The molecular basis for the attenuation of the yellow fever 17D vaccine [SHAPEmap]

Yellow fever virus, a prototypical member of the Flaviviridae family, is a small single-stranded, positive sense enveloped RNA virus causing viscerotropic, frequently fatal disease. Serial passaging of the virulent YFV Asibi strain in the 1930s yielded the YFV17D strain which remains one of the most effective vaccines ever developed. Remarkably, YFV17D and the virulent parental genome differ only by 68 nucleotides leading to 32 amino acid changes. However, it remains largely unknown which of these sequence differences are responsible for attenuation. Here, we demonstrate that while synonymous mutations are highly conserved across pathogenic YFVs they do not contribute to the characteristic host responses elicited by 17D or virulent viruses. Using a highly modular combinatorial genetic approach we identified key genetic elements in the YFV envelope and non-structural 2A (NS2A) proteins that govern the virus’ ability to spread and suppress host responses.. Introducing these mutations into infectious clones of other YFV genomes results in viral attenuation in vitro and in vivo. Collectively, our results define the genetic basis for YFV17D attenuation and highlight a general approach for creating live-attenuated vaccines for other pathogenic viruses. Huh7 cells were infected with YFVs, treated with SHAPE chemical, 2-aminopyridine-3-carboxylic acid imidazolide (2A3), and subjected for selective 2'-hydroxyl acylation analyzed by primer extension and mutational profiling (SHAPE-MaP).

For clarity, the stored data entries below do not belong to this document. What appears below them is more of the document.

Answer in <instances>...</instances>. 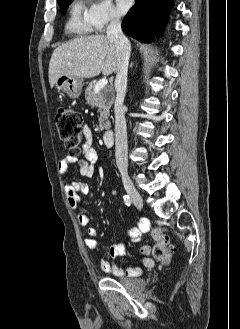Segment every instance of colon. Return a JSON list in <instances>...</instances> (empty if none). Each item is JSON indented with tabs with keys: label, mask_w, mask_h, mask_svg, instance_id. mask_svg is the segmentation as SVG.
<instances>
[{
	"label": "colon",
	"mask_w": 240,
	"mask_h": 329,
	"mask_svg": "<svg viewBox=\"0 0 240 329\" xmlns=\"http://www.w3.org/2000/svg\"><path fill=\"white\" fill-rule=\"evenodd\" d=\"M56 124L60 138L63 140L66 149L72 156H77L81 152L80 142L83 126V118L81 114L75 110L66 107H60L55 114ZM151 235L156 244L153 255L161 266H166L171 258L173 251L169 246V236L163 227H155L152 229Z\"/></svg>",
	"instance_id": "obj_1"
}]
</instances>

黄热病毒（Yellow fever virus, YFV）是黄病毒科（Flaviviridae）的典型成员，为小型有包膜单股正链RNA病毒，可引发嗜内脏性、常为致死性的疾病。1930年代，对强毒株YFV Asibi进行连续传代，获得了YFV17D毒株——该毒株至今仍是史上开发的最为有效的疫苗之一。值得注意的是，YFV17D与其强毒亲本基因组仅存在68个核苷酸差异，由此导致32个氨基酸位点的改变。然而，目前学界仍未明确这些序列差异中究竟哪些是病毒减毒的关键诱因。 本研究证实，尽管同义突变（synonymous mutation）在致病性黄热病毒中高度保守，但它们并未参与17D毒株或强毒株所引发的特征性宿主应答。本研究采用高度模块化的组合遗传学方法，在黄热病毒包膜蛋白与非结构蛋白2A（NS2A）中鉴定出了调控病毒扩散与宿主应答抑制能力的关键遗传元件。将这些突变引入其他黄热病毒基因组的感染性克隆后，可在体外与体内实现病毒减毒。综上，本研究明确了YFV17D减毒的遗传基础，并为开发其他致病性病毒的减毒活疫苗提供了通用策略。 研究人员将Huh7细胞感染黄热病毒后，使用SHAPE化学试剂2-氨基吡啶-3-羧酸咪唑化物（2A3）进行处理，并通过引物延伸突变谱分析（SHAPE-MaP）开展选择性2'-羟基酰化检测。